BEGIN Source information
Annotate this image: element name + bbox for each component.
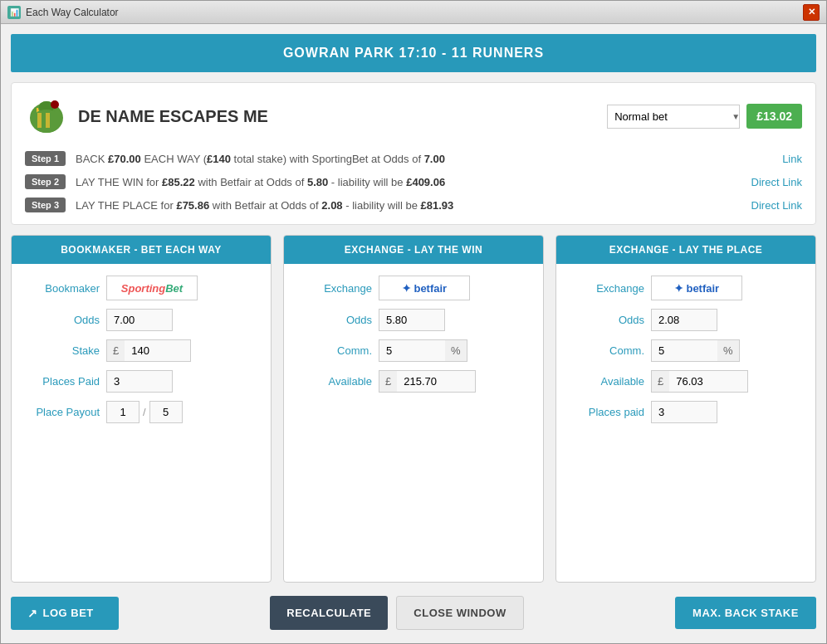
bet-type-wrapper[interactable]: Normal bet Each Way [607, 105, 746, 129]
bet-type-select[interactable]: Normal bet Each Way [607, 105, 740, 129]
currency-prefix-lay-place: £ [651, 370, 669, 393]
calc-panels: BOOKMAKER - BET EACH WAY Bookmaker Sport… [11, 235, 816, 583]
svg-rect-8 [37, 113, 42, 128]
lay-place-places-paid-label: Places paid [570, 406, 644, 418]
bookmaker-payout-fraction: / [106, 401, 183, 423]
close-window-button-bottom[interactable]: CLOSE WINDOW [396, 596, 523, 630]
lay-place-panel: EXCHANGE - LAY THE PLACE Exchange ✦ betf… [555, 235, 816, 583]
step-1-link[interactable]: Link [782, 153, 802, 165]
slash-divider: / [139, 406, 149, 418]
steps-container: Step 1 BACK £70.00 EACH WAY (£140 total … [25, 151, 802, 212]
lay-win-comm-label: Comm. [297, 344, 372, 357]
bookmaker-exchange-row: Bookmaker SportingBet [25, 276, 257, 300]
betfair-logo-lay-win: ✦ betfair [379, 276, 470, 300]
horse-section: DE NAME ESCAPES ME Normal bet Each Way £… [11, 82, 816, 225]
percent-suffix-lay-win: % [445, 339, 467, 362]
bookmaker-places-paid-input[interactable] [106, 370, 173, 393]
step-1-row: Step 1 BACK £70.00 EACH WAY (£140 total … [25, 151, 802, 166]
bookmaker-stake-input[interactable] [125, 339, 191, 362]
lay-place-odds-row: Odds [570, 309, 802, 331]
bookmaker-odds-label: Odds [25, 314, 100, 326]
lay-place-exchange-row: Exchange ✦ betfair [570, 276, 802, 300]
max-back-stake-button[interactable]: MAX. BACK STAKE [675, 597, 816, 629]
log-bet-icon: ↗ [27, 607, 38, 620]
bookmaker-odds-row: Odds [25, 309, 257, 331]
lay-win-exchange-label: Exchange [297, 282, 372, 295]
horse-silks-icon [25, 95, 68, 138]
lay-win-panel: EXCHANGE - LAY THE WIN Exchange ✦ betfai… [283, 235, 544, 583]
lay-win-odds-input[interactable] [379, 309, 445, 331]
step-3-link[interactable]: Direct Link [751, 199, 802, 212]
lay-place-places-paid-row: Places paid [570, 401, 802, 423]
percent-suffix-lay-place: % [717, 339, 740, 362]
step-3-badge: Step 3 [25, 198, 66, 212]
bookmaker-odds-input[interactable] [106, 309, 173, 331]
lay-place-comm-label: Comm. [570, 344, 644, 357]
lay-place-odds-label: Odds [570, 314, 644, 326]
step-2-badge: Step 2 [25, 174, 66, 189]
lay-place-comm-input-wrapper: % [651, 339, 740, 362]
lay-place-available-row: Available £ [570, 370, 802, 393]
svg-rect-9 [46, 113, 50, 128]
betfair-logo-text: ✦ betfair [402, 282, 447, 295]
sportingbet-logo: SportingBet [121, 282, 183, 295]
lay-win-panel-header: EXCHANGE - LAY THE WIN [284, 236, 543, 264]
race-header: GOWRAN PARK 17:10 - 11 RUNNERS [11, 34, 816, 72]
bookmaker-stake-row: Stake £ [25, 339, 257, 362]
bookmaker-places-paid-label: Places Paid [25, 375, 100, 388]
lay-place-available-input-wrapper: £ [651, 370, 748, 393]
horse-header: DE NAME ESCAPES ME Normal bet Each Way £… [25, 95, 802, 138]
app-icon: 📊 [7, 6, 21, 19]
lay-place-odds-input[interactable] [651, 309, 717, 331]
center-buttons: RECALCULATE CLOSE WINDOW [270, 596, 523, 630]
bookmaker-logo: SportingBet [106, 276, 198, 300]
lay-win-odds-row: Odds [297, 309, 530, 331]
currency-prefix: £ [106, 339, 125, 362]
step-1-text: BACK £70.00 EACH WAY (£140 total stake) … [76, 153, 772, 165]
bookmaker-panel-body: Bookmaker SportingBet Odds Stake [12, 264, 271, 435]
title-bar-text: Each Way Calculator [26, 7, 803, 18]
lay-win-available-input[interactable] [397, 370, 476, 393]
lay-place-exchange-label: Exchange [570, 282, 644, 295]
lay-place-panel-body: Exchange ✦ betfair Odds Comm. [556, 264, 815, 435]
bookmaker-place-payout-row: Place Payout / [25, 401, 257, 423]
close-window-button[interactable]: ✕ [803, 4, 820, 21]
lay-win-panel-body: Exchange ✦ betfair Odds Comm. [284, 264, 543, 404]
lay-place-places-paid-input[interactable] [651, 401, 717, 423]
bookmaker-payout-num-input[interactable] [106, 401, 139, 423]
bookmaker-label: Bookmaker [25, 282, 100, 295]
bookmaker-payout-den-input[interactable] [149, 401, 183, 423]
step-2-row: Step 2 LAY THE WIN for £85.22 with Betfa… [25, 174, 802, 189]
log-bet-button[interactable]: ↗ LOG BET [11, 597, 119, 630]
lay-win-odds-label: Odds [297, 314, 372, 326]
step-3-text: LAY THE PLACE for £75.86 with Betfair at… [76, 199, 741, 212]
profit-badge: £13.02 [746, 104, 802, 129]
lay-win-available-input-wrapper: £ [379, 370, 476, 393]
step-2-link[interactable]: Direct Link [751, 176, 802, 188]
bookmaker-stake-label: Stake [25, 344, 100, 357]
step-2-text: LAY THE WIN for £85.22 with Betfair at O… [76, 176, 741, 188]
lay-place-panel-header: EXCHANGE - LAY THE PLACE [556, 236, 815, 264]
bookmaker-stake-input-wrapper: £ [106, 339, 191, 362]
lay-place-available-input[interactable] [669, 370, 748, 393]
currency-prefix-lay-win: £ [379, 370, 397, 393]
lay-place-comm-row: Comm. % [570, 339, 802, 362]
lay-win-available-label: Available [297, 375, 372, 388]
lay-win-comm-row: Comm. % [297, 339, 530, 362]
recalculate-button[interactable]: RECALCULATE [270, 596, 388, 630]
bottom-bar: ↗ LOG BET RECALCULATE CLOSE WINDOW MAX. … [11, 593, 816, 633]
lay-place-available-label: Available [570, 375, 644, 388]
lay-win-comm-input[interactable] [379, 339, 445, 362]
svg-point-6 [51, 100, 59, 109]
lay-place-comm-input[interactable] [651, 339, 717, 362]
title-bar: 📊 Each Way Calculator ✕ [1, 1, 826, 24]
main-content: GOWRAN PARK 17:10 - 11 RUNNERS DE N [1, 24, 826, 643]
log-bet-label: LOG BET [43, 607, 94, 619]
bookmaker-panel: BOOKMAKER - BET EACH WAY Bookmaker Sport… [11, 235, 272, 583]
step-3-row: Step 3 LAY THE PLACE for £75.86 with Bet… [25, 198, 802, 212]
betfair-logo-place-text: ✦ betfair [674, 282, 719, 295]
horse-name: DE NAME ESCAPES ME [78, 107, 607, 126]
betfair-logo-lay-place: ✦ betfair [651, 276, 742, 300]
lay-win-comm-input-wrapper: % [379, 339, 467, 362]
bookmaker-place-payout-label: Place Payout [25, 406, 100, 418]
END Source information
> Problem to work on:
Repeat the records in full, exactly as they appear, but with the pictures removed.

> Written answer:
Annotate this image: element name + bbox for each component.
bet-type-wrapper[interactable]: Normal bet Each Way [607, 105, 746, 129]
bet-type-select[interactable]: Normal bet Each Way [607, 105, 740, 129]
currency-prefix-lay-place: £ [651, 370, 669, 393]
calc-panels: BOOKMAKER - BET EACH WAY Bookmaker Sport… [11, 235, 816, 583]
svg-rect-8 [37, 113, 42, 128]
lay-place-places-paid-label: Places paid [570, 406, 644, 418]
bookmaker-payout-fraction: / [106, 401, 183, 423]
close-window-button-bottom[interactable]: CLOSE WINDOW [396, 596, 523, 630]
lay-place-panel: EXCHANGE - LAY THE PLACE Exchange ✦ betf… [555, 235, 816, 583]
step-1-link[interactable]: Link [782, 153, 802, 165]
slash-divider: / [139, 406, 149, 418]
steps-container: Step 1 BACK £70.00 EACH WAY (£140 total … [25, 151, 802, 212]
lay-win-comm-label: Comm. [297, 344, 372, 357]
bookmaker-exchange-row: Bookmaker SportingBet [25, 276, 257, 300]
betfair-logo-lay-win: ✦ betfair [379, 276, 470, 300]
horse-section: DE NAME ESCAPES ME Normal bet Each Way £… [11, 82, 816, 225]
percent-suffix-lay-win: % [445, 339, 467, 362]
bookmaker-places-paid-input[interactable] [106, 370, 173, 393]
step-1-row: Step 1 BACK £70.00 EACH WAY (£140 total … [25, 151, 802, 166]
bookmaker-stake-input[interactable] [125, 339, 191, 362]
lay-place-odds-row: Odds [570, 309, 802, 331]
bookmaker-odds-label: Odds [25, 314, 100, 326]
lay-place-exchange-row: Exchange ✦ betfair [570, 276, 802, 300]
max-back-stake-button[interactable]: MAX. BACK STAKE [675, 597, 816, 629]
log-bet-icon: ↗ [27, 607, 38, 620]
bookmaker-odds-row: Odds [25, 309, 257, 331]
lay-win-exchange-label: Exchange [297, 282, 372, 295]
horse-silks-icon [25, 95, 68, 138]
lay-win-panel: EXCHANGE - LAY THE WIN Exchange ✦ betfai… [283, 235, 544, 583]
lay-win-odds-input[interactable] [379, 309, 445, 331]
step-3-link[interactable]: Direct Link [751, 199, 802, 212]
lay-place-places-paid-row: Places paid [570, 401, 802, 423]
percent-suffix-lay-place: % [717, 339, 740, 362]
step-3-badge: Step 3 [25, 198, 66, 212]
bookmaker-odds-input[interactable] [106, 309, 173, 331]
lay-place-comm-label: Comm. [570, 344, 644, 357]
lay-place-odds-label: Odds [570, 314, 644, 326]
step-2-badge: Step 2 [25, 174, 66, 189]
lay-place-comm-input-wrapper: % [651, 339, 740, 362]
lay-place-available-row: Available £ [570, 370, 802, 393]
svg-rect-9 [46, 113, 50, 128]
betfair-logo-text: ✦ betfair [402, 282, 447, 295]
sportingbet-logo: SportingBet [121, 282, 183, 295]
lay-win-panel-header: EXCHANGE - LAY THE WIN [284, 236, 543, 264]
race-header: GOWRAN PARK 17:10 - 11 RUNNERS [11, 34, 816, 72]
bookmaker-stake-row: Stake £ [25, 339, 257, 362]
bookmaker-places-paid-label: Places Paid [25, 375, 100, 388]
lay-place-available-input-wrapper: £ [651, 370, 748, 393]
horse-header: DE NAME ESCAPES ME Normal bet Each Way £… [25, 95, 802, 138]
app-icon: 📊 [7, 6, 21, 19]
lay-place-odds-input[interactable] [651, 309, 717, 331]
center-buttons: RECALCULATE CLOSE WINDOW [270, 596, 523, 630]
bookmaker-logo: SportingBet [106, 276, 198, 300]
lay-win-odds-row: Odds [297, 309, 530, 331]
currency-prefix: £ [106, 339, 125, 362]
step-1-text: BACK £70.00 EACH WAY (£140 total stake) … [76, 153, 772, 165]
bookmaker-panel-body: Bookmaker SportingBet Odds Stake [12, 264, 271, 435]
title-bar-text: Each Way Calculator [26, 7, 803, 18]
lay-win-available-input[interactable] [397, 370, 476, 393]
lay-place-exchange-label: Exchange [570, 282, 644, 295]
lay-place-panel-body: Exchange ✦ betfair Odds Comm. [556, 264, 815, 435]
bookmaker-place-payout-row: Place Payout / [25, 401, 257, 423]
close-window-button[interactable]: ✕ [803, 4, 820, 21]
lay-win-panel-body: Exchange ✦ betfair Odds Comm. [284, 264, 543, 404]
lay-place-places-paid-input[interactable] [651, 401, 717, 423]
bookmaker-payout-num-input[interactable] [106, 401, 139, 423]
bookmaker-label: Bookmaker [25, 282, 100, 295]
bookmaker-payout-den-input[interactable] [149, 401, 183, 423]
step-2-row: Step 2 LAY THE WIN for £85.22 with Betfa… [25, 174, 802, 189]
log-bet-button[interactable]: ↗ LOG BET [11, 597, 119, 630]
lay-win-odds-label: Odds [297, 314, 372, 326]
step-3-text: LAY THE PLACE for £75.86 with Betfair at… [76, 199, 741, 212]
profit-badge: £13.02 [746, 104, 802, 129]
lay-win-available-input-wrapper: £ [379, 370, 476, 393]
step-2-link[interactable]: Direct Link [751, 176, 802, 188]
bookmaker-stake-label: Stake [25, 344, 100, 357]
step-2-text: LAY THE WIN for £85.22 with Betfair at O… [76, 176, 741, 188]
lay-place-panel-header: EXCHANGE - LAY THE PLACE [556, 236, 815, 264]
bookmaker-stake-input-wrapper: £ [106, 339, 191, 362]
lay-place-available-input[interactable] [669, 370, 748, 393]
currency-prefix-lay-win: £ [379, 370, 397, 393]
lay-place-comm-row: Comm. % [570, 339, 802, 362]
lay-win-available-label: Available [297, 375, 372, 388]
lay-win-comm-row: Comm. % [297, 339, 530, 362]
recalculate-button[interactable]: RECALCULATE [270, 596, 388, 630]
bottom-bar: ↗ LOG BET RECALCULATE CLOSE WINDOW MAX. … [11, 593, 816, 633]
lay-place-available-label: Available [570, 375, 644, 388]
lay-win-comm-input[interactable] [379, 339, 445, 362]
svg-point-6 [51, 100, 59, 109]
lay-place-comm-input[interactable] [651, 339, 717, 362]
title-bar: 📊 Each Way Calculator ✕ [1, 1, 826, 24]
main-content: GOWRAN PARK 17:10 - 11 RUNNERS DE N [1, 24, 826, 643]
log-bet-label: LOG BET [43, 607, 94, 619]
bookmaker-panel: BOOKMAKER - BET EACH WAY Bookmaker Sport… [11, 235, 272, 583]
step-3-row: Step 3 LAY THE PLACE for £75.86 with Bet… [25, 198, 802, 212]
betfair-logo-place-text: ✦ betfair [674, 282, 719, 295]
horse-name: DE NAME ESCAPES ME [78, 107, 607, 126]
betfair-logo-lay-place: ✦ betfair [651, 276, 742, 300]
lay-win-comm-input-wrapper: % [379, 339, 467, 362]
bookmaker-place-payout-label: Place Payout [25, 406, 100, 418]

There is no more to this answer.